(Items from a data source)

============

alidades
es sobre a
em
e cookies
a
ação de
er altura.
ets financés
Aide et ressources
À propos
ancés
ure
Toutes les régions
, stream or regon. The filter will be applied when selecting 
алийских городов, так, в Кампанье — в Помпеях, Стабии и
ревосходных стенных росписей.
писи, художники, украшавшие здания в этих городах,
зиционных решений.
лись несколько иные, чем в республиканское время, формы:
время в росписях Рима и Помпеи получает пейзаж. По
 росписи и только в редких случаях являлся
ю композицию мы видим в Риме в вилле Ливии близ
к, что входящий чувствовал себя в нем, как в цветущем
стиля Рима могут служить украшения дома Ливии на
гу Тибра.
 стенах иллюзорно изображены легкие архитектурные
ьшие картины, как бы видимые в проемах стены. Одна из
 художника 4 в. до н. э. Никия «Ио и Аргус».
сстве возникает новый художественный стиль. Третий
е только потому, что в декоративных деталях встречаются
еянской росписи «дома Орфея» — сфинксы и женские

============

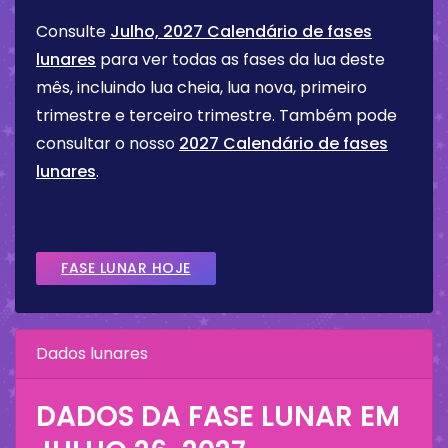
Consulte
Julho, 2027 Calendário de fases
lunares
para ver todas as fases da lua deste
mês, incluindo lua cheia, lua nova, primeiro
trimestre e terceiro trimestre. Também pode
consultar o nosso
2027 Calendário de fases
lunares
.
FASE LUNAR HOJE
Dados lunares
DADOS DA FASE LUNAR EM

============

▶ _Task to carry out_
The answer is every line in the data where the word "только" appears.

▶ _Exercise answer_
 росписи и только в редких случаях являлся
е только потому, что в декоративных деталях встречаются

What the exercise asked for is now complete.